Begin your transcription at the line containing "Boucherville et partout au Québec." and continue it, word for word, to the final line below. Include only those lines and skip the pictures.

--- MATERIAL PROVIDED Enclosed Below ---

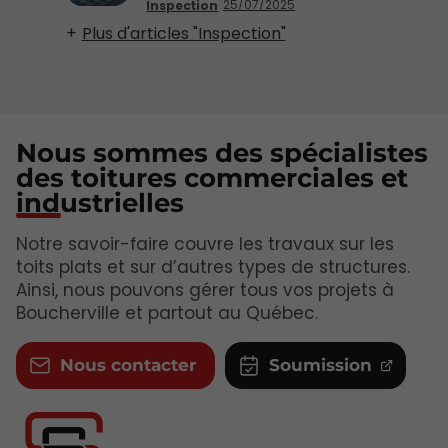
25/07/2025
Inspection
Plus d'articles "Inspection"
Nous sommes des spécialistes
des toitures commerciales et
industrielles
Notre savoir-faire couvre les travaux sur les
toits plats et sur d’autres types de structures.
Ainsi, nous pouvons gérer tous vos projets à
Boucherville et partout au Québec.
Nous contacter
Soumission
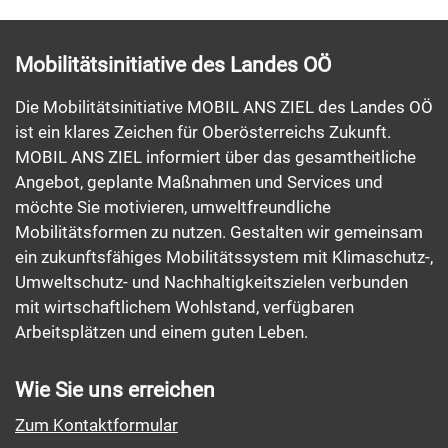
Mobilitätsinitiative des Landes OÖ
Die Mobilitätsinitiative MOBIL ANS ZIEL des Landes OÖ
ist ein klares Zeichen für Oberösterreichs Zukunft.
MOBIL ANS ZIEL informiert über das gesamtheitliche
Angebot, geplante Maßnahmen und Services und
möchte Sie motivieren, umweltfreundliche
Mobilitätsformen zu nutzen. Gestalten wir gemeinsam
ein zukunftsfähiges Mobilitätssystem mit Klimaschutz-,
Umweltschutz- und Nachhaltigkeitszielen verbunden
mit wirtschaftlichem Wohlstand, verfügbaren
Arbeitsplätzen und einem guten Leben.
Wie Sie uns erreichen
Zum Kontaktformular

--- End of Enclosed MATERIAL PROVIDED ---

> **EXERCISE RESPONSE**:
Boucherville et partout au Québec.
Nous contacter
Soumission
Mobilitätsinitiative des Landes OÖ
Die Mobilitätsinitiative MOBIL ANS ZIEL des Landes OÖ
ist ein klares Zeichen für Oberösterreichs Zukunft.
MOBIL ANS ZIEL informiert über das gesamtheitliche
Angebot, geplante Maßnahmen und Services und
möchte Sie motivieren, umweltfreundliche
Mobilitätsformen zu nutzen. Gestalten wir gemeinsam
ein zukunftsfähiges Mobilitätssystem mit Klimaschutz-,
Umweltschutz- und Nachhaltigkeitszielen verbunden
mit wirtschaftlichem Wohlstand, verfügbaren
Arbeitsplätzen und einem guten Leben.
Wie Sie uns erreichen
Zum Kontaktformular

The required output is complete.